When I want to see a df finding the null values in a dataset here is what I get.
df.isnull().sum()
BAD 0
LOAN 0
MORTDUE 518
VALUE 112
REASON 252
JOB 279
YOJ 515
DEROG 708
DELINQ 580
CLAGE 308
NINQ 510
CLNO 222
DEBTINC 1267
dtype: int64
Next when I create a dataframe using this df, I get it as below.
df2 = pd.DataFrame(df.isnull().sum())
df2.set_index(0)
df2.index.name = None
0
BAD 0
LOAN 0
MORTDUE 518
VALUE 112
REASON 252
JOB 279
YOJ 515
DEROG 708
DELINQ 580
CLAGE 308
NINQ 510
CLNO 222
DEBTINC 1267
Why is that extra row coming in the output, and how can I remove it?. I saw a normal test, with df and i am able to use it (using set_index(0), and df.index.name = None and was able to remove the extra row. But that does not work on the created dataframe df2.
CodePudding user response:
As you may already know, that extra zero appearing as an "extra row" in your output is actually the header for the column name(s).

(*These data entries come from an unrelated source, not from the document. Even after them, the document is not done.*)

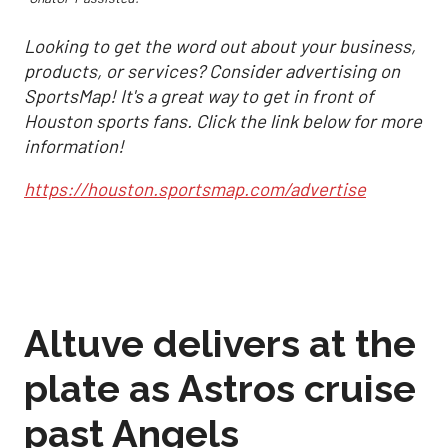
Looking to get the word out about your business,
products, or services? Consider advertising on
SportsMap! It's a great way to get in front of
Houston sports fans. Click the link below for more
information!
https://houston.sportsmap.com/advertise
Altuve delivers at the
plate as Astros cruise
past Angels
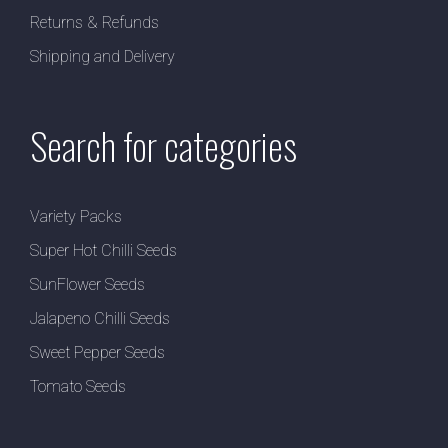
Returns & Refunds
Shipping and Delivery
Search for categories
Variety Packs
Super Hot Chilli Seeds
SunFlower Seeds
Jalapeno Chilli Seeds
Sweet Pepper Seeds
Tomato Seeds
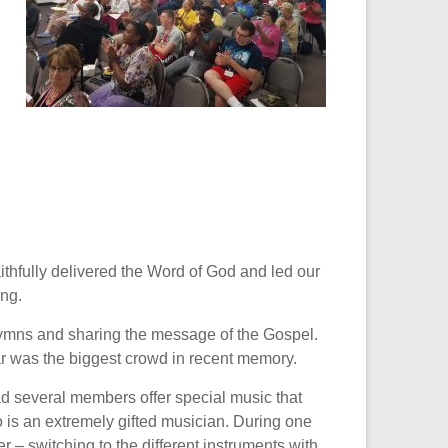
thfully delivered the Word of God and led our
ing.
hymns and sharing the message of the Gospel.
ear was the biggest crowd in recent memory.
 several members offer special music that
 is an extremely gifted musician. During one
– switching to the different instruments with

When you create the DataFrame, try passing a column name if you want something more descriptive than the default "0" for column name:
df2 = pd.DataFrame(df.isnull().sum(), columns=["Null_Counts"])
Same as the difference you would get from these two variants:
print(pd.DataFrame([0,1,2,3,4,5]))
0
0 0
1 1
2 2
3 3
4 4
5 5
vs
print(pd.DataFrame([0,1,2,3,4,5], columns=["My_Column"]))
My_Column
0 0
1 1
2 2
3 3
4 4
5 5
And, if you just don't want the header row to show up in your output, which seems to be the intent of your question, then you could do something like this to just use the index values and the count values to create whatever output format you want:
df1 = pd.DataFrame([0,1,2,3,4,5], columns=["My_Column"])

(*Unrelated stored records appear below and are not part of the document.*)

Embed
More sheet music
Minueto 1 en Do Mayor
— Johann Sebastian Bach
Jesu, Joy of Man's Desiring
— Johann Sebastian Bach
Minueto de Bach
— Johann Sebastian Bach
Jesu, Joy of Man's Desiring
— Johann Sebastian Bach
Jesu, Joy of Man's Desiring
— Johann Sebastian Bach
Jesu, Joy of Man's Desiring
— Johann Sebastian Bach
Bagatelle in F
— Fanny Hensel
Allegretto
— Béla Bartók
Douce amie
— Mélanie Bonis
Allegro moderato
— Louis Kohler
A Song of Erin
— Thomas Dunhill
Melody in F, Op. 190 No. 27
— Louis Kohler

for tpl in zip(df1.index.values, df1["My_Column"].values):
print("{}\t{}".format(tpl[0], tpl[1]))
Output:
0 0
1 1
2 2
3 3
4 4
5 5
And you can also use the DataFrame function to_csv() and pass header=False if you just want to print or save the CSV output somewhere without the header row:
print(df1.to_csv(header=False))
0,0
1,1
2,2
3,3
4,4
5,5
And you can also pass sep="\t" to the to_csv function call if you prefer tab- instead of comma-delimited output.